Встревоженный тем, что должно было наступить завтра, через два дня, через какое-то уже недалекое время, я тем не менее думал о том, как мучительно расставаться. Уйти молча, произнести избитые, банальные слова, разойтись холодно и сердито? Я не находил настоящих слов, не мог установить истинных отношений, когда речь шла о моих личных делах: до тех пор я всегда знал, что сказать и как себя вести. После этого разговора остался неприятный осадок, давила тяжесть предчувствия и неудовлетворенность тем, что не все сказано, но где-то я и сам невольно сдерживал себя, чтоб не выказать холодности и обиды, поскольку не был уверен, не пригодится ли мне еще этот человек. Я говорю «невольно», поскольку хитрил, не желая этого, не понимая еще, когда он сможет быть мне полезным, просто не видел, но внутренняя осторожность говорила мне, что не стоит его терять. А может быть, мне понадобится его доброжелательность в деле, о котором я договорился с его сестрой. Поэтому я завершил разговор так, чтоб его можно было начать снова или вовсе не начинать.

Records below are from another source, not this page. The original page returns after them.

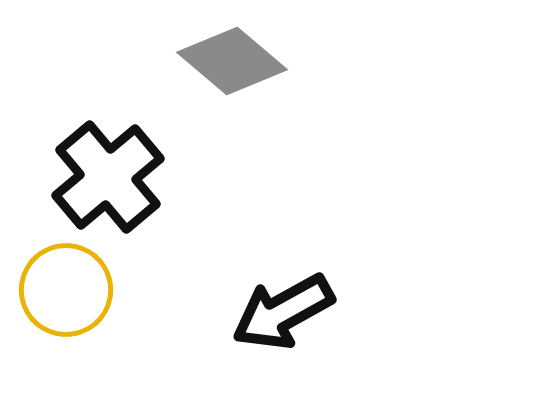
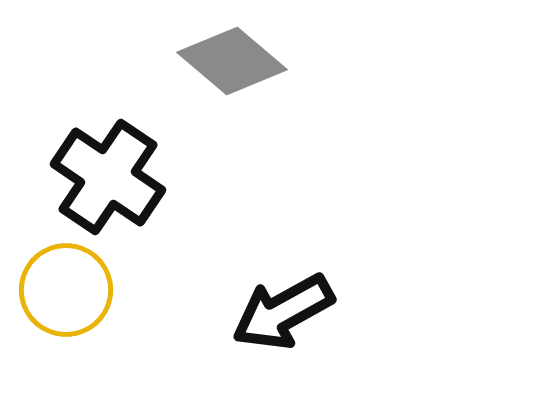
black cross: rotated 16 degrees counterclockwise
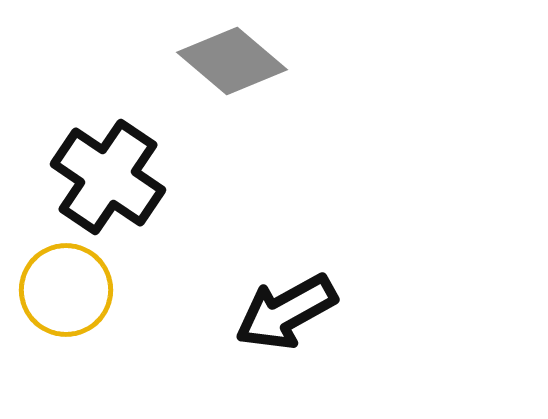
black arrow: moved 3 px right
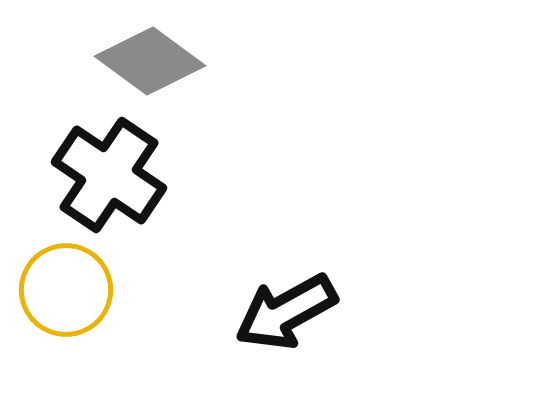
gray diamond: moved 82 px left; rotated 4 degrees counterclockwise
black cross: moved 1 px right, 2 px up
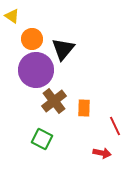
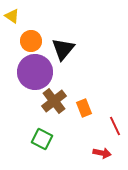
orange circle: moved 1 px left, 2 px down
purple circle: moved 1 px left, 2 px down
orange rectangle: rotated 24 degrees counterclockwise
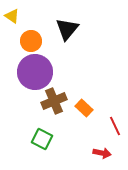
black triangle: moved 4 px right, 20 px up
brown cross: rotated 15 degrees clockwise
orange rectangle: rotated 24 degrees counterclockwise
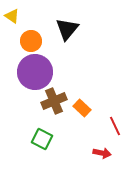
orange rectangle: moved 2 px left
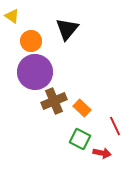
green square: moved 38 px right
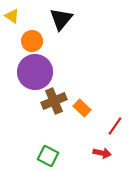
black triangle: moved 6 px left, 10 px up
orange circle: moved 1 px right
red line: rotated 60 degrees clockwise
green square: moved 32 px left, 17 px down
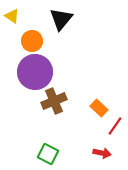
orange rectangle: moved 17 px right
green square: moved 2 px up
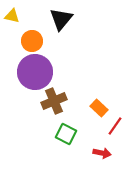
yellow triangle: rotated 21 degrees counterclockwise
green square: moved 18 px right, 20 px up
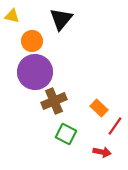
red arrow: moved 1 px up
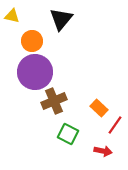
red line: moved 1 px up
green square: moved 2 px right
red arrow: moved 1 px right, 1 px up
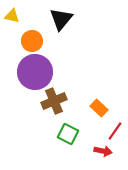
red line: moved 6 px down
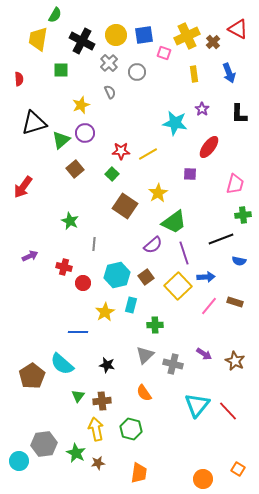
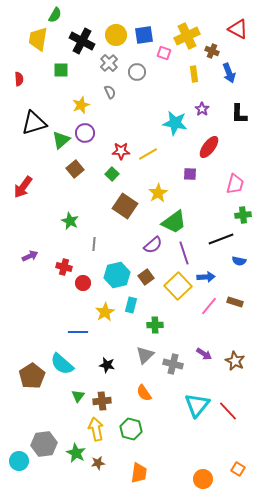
brown cross at (213, 42): moved 1 px left, 9 px down; rotated 24 degrees counterclockwise
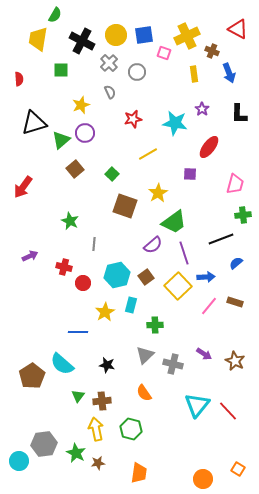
red star at (121, 151): moved 12 px right, 32 px up; rotated 12 degrees counterclockwise
brown square at (125, 206): rotated 15 degrees counterclockwise
blue semicircle at (239, 261): moved 3 px left, 2 px down; rotated 128 degrees clockwise
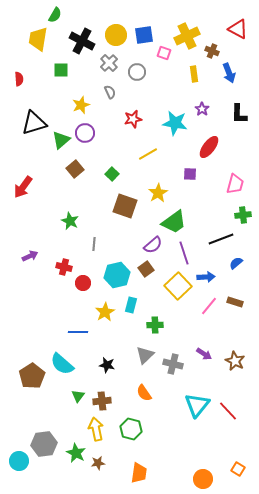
brown square at (146, 277): moved 8 px up
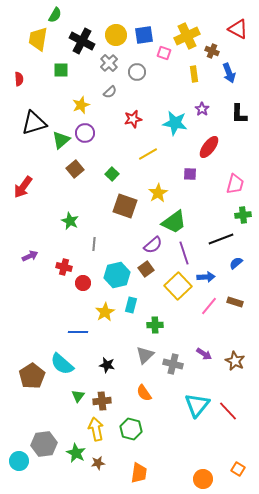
gray semicircle at (110, 92): rotated 72 degrees clockwise
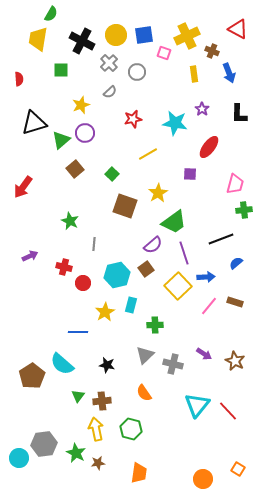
green semicircle at (55, 15): moved 4 px left, 1 px up
green cross at (243, 215): moved 1 px right, 5 px up
cyan circle at (19, 461): moved 3 px up
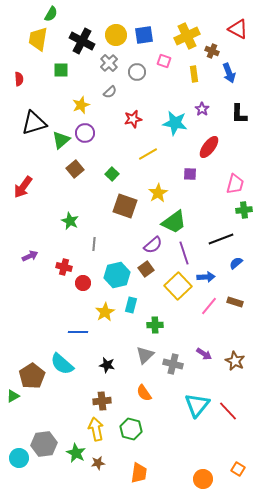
pink square at (164, 53): moved 8 px down
green triangle at (78, 396): moved 65 px left; rotated 24 degrees clockwise
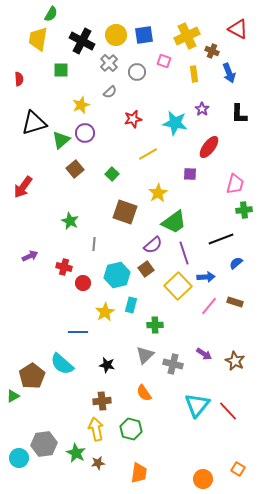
brown square at (125, 206): moved 6 px down
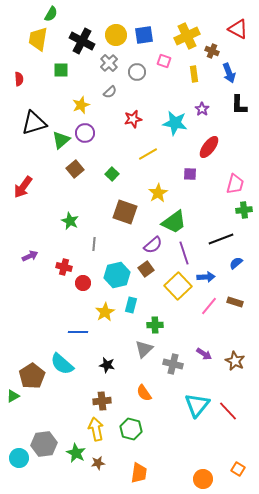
black L-shape at (239, 114): moved 9 px up
gray triangle at (145, 355): moved 1 px left, 6 px up
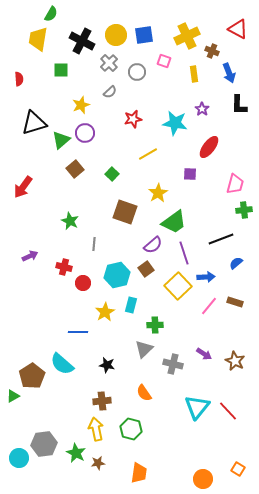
cyan triangle at (197, 405): moved 2 px down
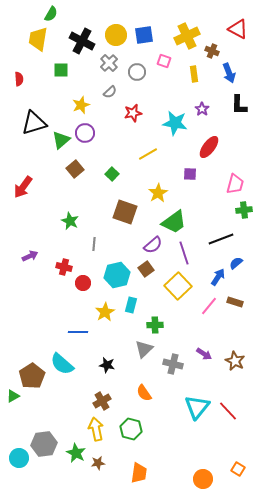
red star at (133, 119): moved 6 px up
blue arrow at (206, 277): moved 12 px right; rotated 54 degrees counterclockwise
brown cross at (102, 401): rotated 24 degrees counterclockwise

— Поздно. Ты, конечно, устал,— произнес я, стараясь говорить как можно мягче, спокойнее.
Он потряс меня своим ответом, своим поступком, это было так неожиданно, но естественно, столько в нем было простоты, видимо, поэтому я был безмерно удивлен.
Он опустил свою руку с длинными сильными пальцами на мою лежавшую на спинке скамьи, чуть коснулся руки, только чтоб я почувствовал приятный холодок его кожи, мягкость его ладони, и произнес спокойно, тихим глубоким голосом, которым, наверное, говорят слова любви:
— Кажется, я ранил тебя, а этого я не хотел. Я думал, ты больше знаешь о мире и людях, гораздо больше. С тобой следовало говорить иначе.
— А как иначе ты мог говорить?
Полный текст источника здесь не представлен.